Es ist nahezu unerträglich! Wie viel unfundierter Stuss im Internet verbreitet wird. Manchen Autoren möchte man ihr Geschreibsel am liebsten um die Ohren schlagen. Dabei gibt es dafür eine einfache Erklärung: den Dunning-Kruger-Effekt.

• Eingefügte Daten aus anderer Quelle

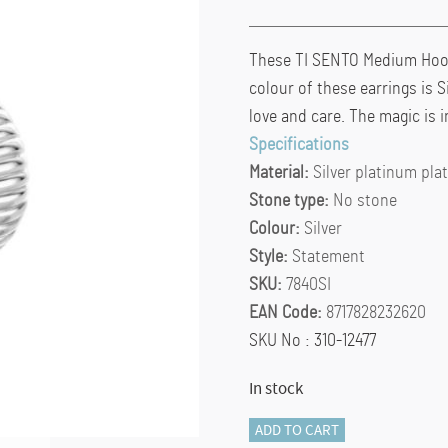
These TI SENTO Medium Hoops
colour of these earrings is S
love and care. The magic is in
Specifications
Material:
Silver platinum pla
Stone type:
No stone
Colour:
Silver
Style:
Statement
SKU:
7840SI
EAN Code:
8717828232620
SKU No : 310-12477
In stock
TI
ADD TO CART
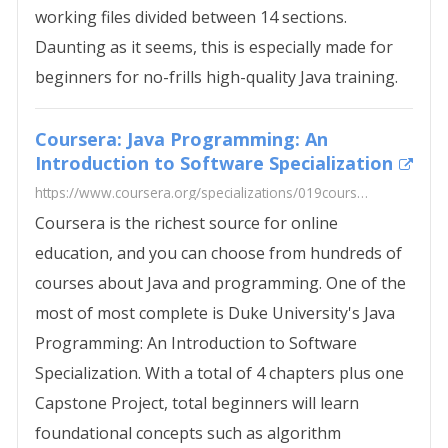
working files divided between 14 sections.
Daunting as it seems, this is especially made for
beginners for no-frills high-quality Java training.
Coursera: Java Programming: An
Introduction to Software Specialization
https://www.coursera.org/specializations/019coursera.png
Coursera is the richest source for online
education, and you can choose from hundreds of
courses about Java and programming. One of the
most of most complete is Duke University's Java
Programming: An Introduction to Software
Specialization. With a total of 4 chapters plus one
Capstone Project, total beginners will learn
foundational concepts such as algorithm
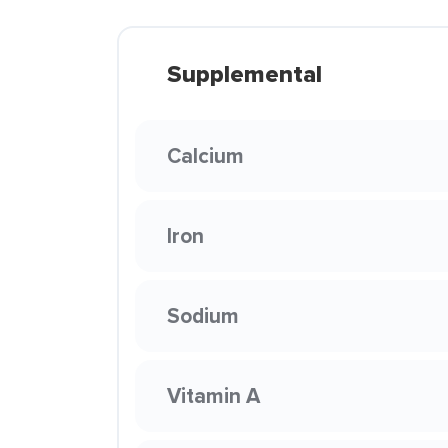
Supplemental
Calcium
Iron
Sodium
Vitamin A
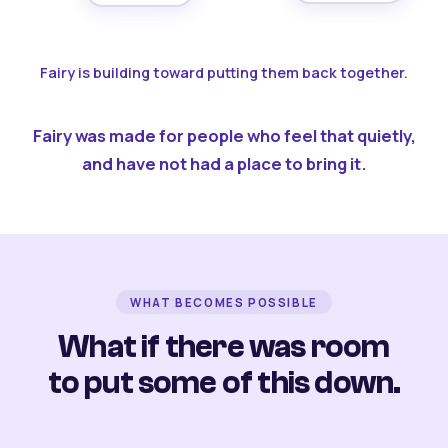
Fairy is building toward putting them back together.
Fairy was made for people who feel that quietly,
and have not had a place to bring it.
WHAT BECOMES POSSIBLE
What if there was room
to put some of this down.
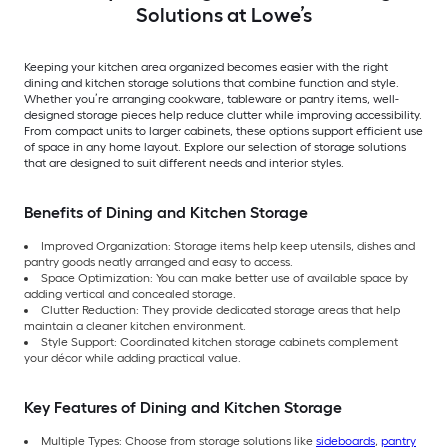
Solutions at Lowe’s
Keeping your kitchen area organized becomes easier with the right
dining and kitchen storage solutions that combine function and style.
Whether you’re arranging cookware, tableware or pantry items, well-
designed storage pieces help reduce clutter while improving accessibility.
From compact units to larger cabinets, these options support efficient use
of space in any home layout. Explore our selection of storage solutions
that are designed to suit different needs and interior styles.
Benefits of Dining and Kitchen Storage
Improved Organization: Storage items help keep utensils, dishes and
pantry goods neatly arranged and easy to access.
Space Optimization: You can make better use of available space by
adding vertical and concealed storage.
Clutter Reduction: They provide dedicated storage areas that help
maintain a cleaner kitchen environment.
Style Support: Coordinated kitchen storage cabinets complement
your décor while adding practical value.
Key Features of Dining and Kitchen Storage
Multiple Types: Choose from storage solutions like
sideboards
,
pantry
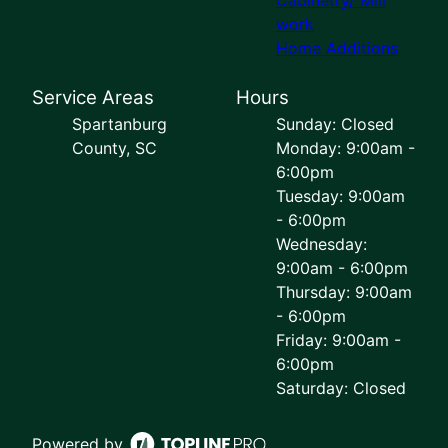
work
Home Additions
Service Areas
Hours
Spartanburg
Sunday: Closed
County, SC
Monday: 9:00am -
6:00pm
Tuesday: 9:00am
- 6:00pm
Wednesday:
9:00am - 6:00pm
Thursday: 9:00am
- 6:00pm
Friday: 9:00am -
6:00pm
Saturday: Closed
Powered by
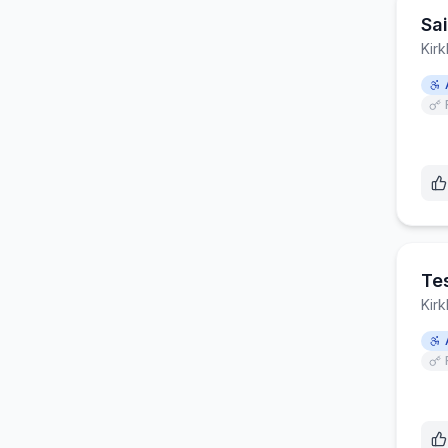
Sa
Kirk
Te
Kirk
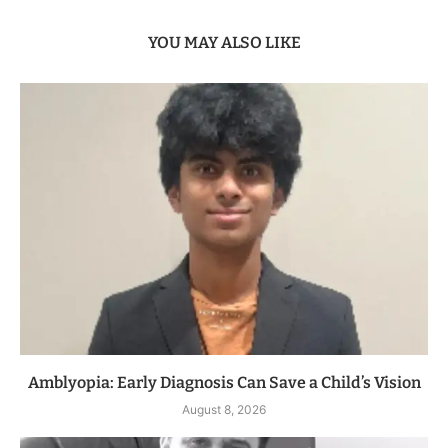
YOU MAY ALSO LIKE
Amblyopia: Early Diagnosis Can Save a Child’s Vision
August 8, 2026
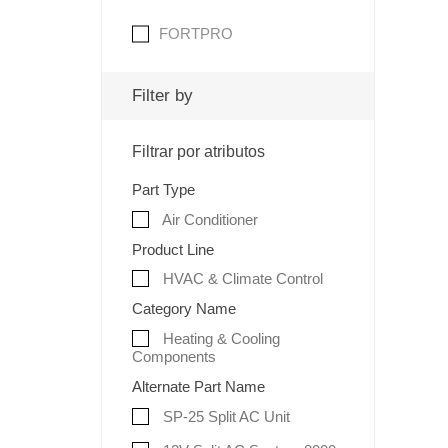
FORTPRO
Filter by
Filtrar por atributos
Part Type
Air Conditioner
Product Line
HVAC & Climate Control
Category Name
Heating & Cooling
Components
Alternate Part Name
SP-25 Split AC Unit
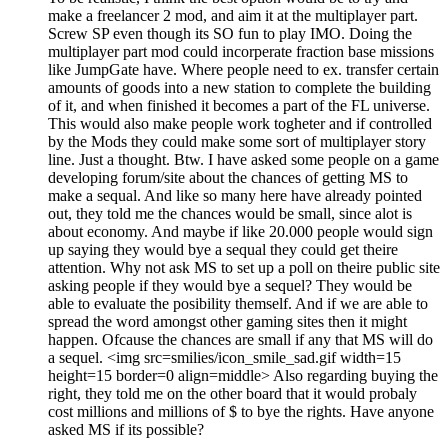
make a freelancer 2 mod, and aim it at the multiplayer part.
Screw SP even though its SO fun to play IMO. Doing the
multiplayer part mod could incorperate fraction base missions
like JumpGate have. Where people need to ex. transfer certain
amounts of goods into a new station to complete the building
of it, and when finished it becomes a part of the FL universe.
This would also make people work togheter and if controlled
by the Mods they could make some sort of multiplayer story
line. Just a thought. Btw. I have asked some people on a game
developing forum/site about the chances of getting MS to
make a sequal. And like so many here have already pointed
out, they told me the chances would be small, since alot is
about economy. And maybe if like 20.000 people would sign
up saying they would bye a sequal they could get theire
attention. Why not ask MS to set up a poll on theire public site
asking people if they would bye a sequel? They would be
able to evaluate the posibility themself. And if we are able to
spread the word amongst other gaming sites then it might
happen. Ofcause the chances are small if any that MS will do
a sequel. <img src=smilies/icon_smile_sad.gif width=15
height=15 border=0 align=middle> Also regarding buying the
right, they told me on the other board that it would probaly
cost millions and millions of $ to bye the rights. Have anyone
asked MS if its possible?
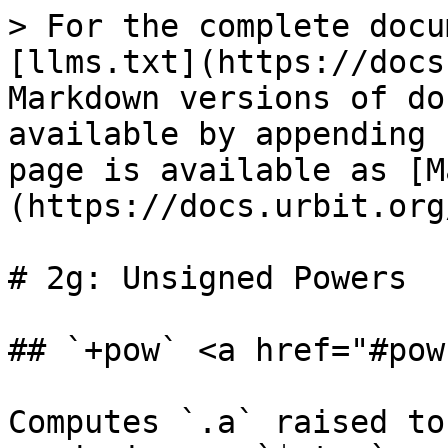
> For the complete docu
[llms.txt](https://docs
Markdown versions of do
available by appending 
page is available as [M
(https://docs.urbit.org
# 2g: Unsigned Powers

## `+pow` <a href="#pow
Computes `.a` raised to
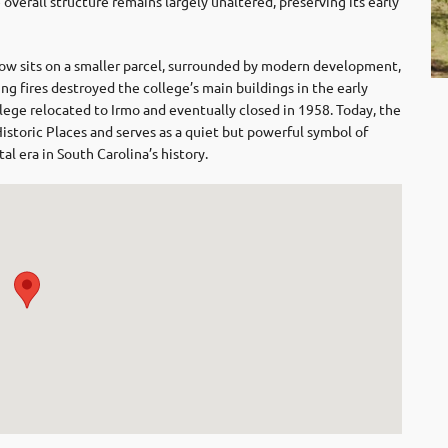
e overall structure remains largely unaltered, preserving its early
ow sits on a smaller parcel, surrounded by modern development,
ng fires destroyed the college’s main buildings in the early
ege relocated to Irmo and eventually closed in 1958. Today, the
Historic Places and serves as a quiet but powerful symbol of
al era in South Carolina’s history.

Echte Experten zeigen online offenkundig wenig Selbstvertrauen und stellen ihren wertvollen Wissensschatz im Internet leider ungern zur Schau. Stattdessen drängt sich der Eindruck auf, dass im Internet vor allem thematisch Minderbemittelte ihre inkompetente Meinung unablässig in aufdringlichem Überfluss absondern. Besonders Dreiste beanspruchen als Blogger gar einen Presseausweis. Ihnen möchte man die Worte meines einstigen Lateinlehrers entgegenschleudern: „Si tacuisses, philosophus mansisses“, zu Deutsch: „Wenn du geschwiegen hättest, wärst du Philosoph geblieben“!

Wenn Unwissenheit zu Selbstvertrauen führt

Natürlich haben Wissenschaftler dieses Phänomen längst erforscht und ihm einen Namen gegeben: Sie nennen es den „Dunning-Kruger-Effekt“, kurz DKE, nach einer Veröffentlichung von zwei amerikanischen Psychologen aus dem Jahr 1999, die dafür sogar den satirischen Ig-Nobelpreis erhielten. Besagte Forscher verstehen darunter die systematische fehlerhafte Neigung relativ inkompetenter Menschen, das eigene Wissen, Kennen und Können zu über- und die Kompetenz anderer zu unterschätzen. Dieses Verhalten ist in den meisten Fällen noch mit Beratungsresistenz gepaart.

David Dunning und Justin Kruger hatten in vorausgegangenen Studien bemerkt, dass etwa beim Erfassen von Texten, beim Schachspielen oder beim Autofahren Unwissenheit oft zu mehr Selbstvertrauen führt als Wissen. Sie kamen zu dem Ergebnis, dass weniger kompetente Personen dazu neigen, die eigenen Fähigkeiten zu überschätzen und überlegene Fähigkeiten bei anderen nicht zu erfassen. Außerdem erkennen sie das Ausmaß ihrer Inkompetenz nicht.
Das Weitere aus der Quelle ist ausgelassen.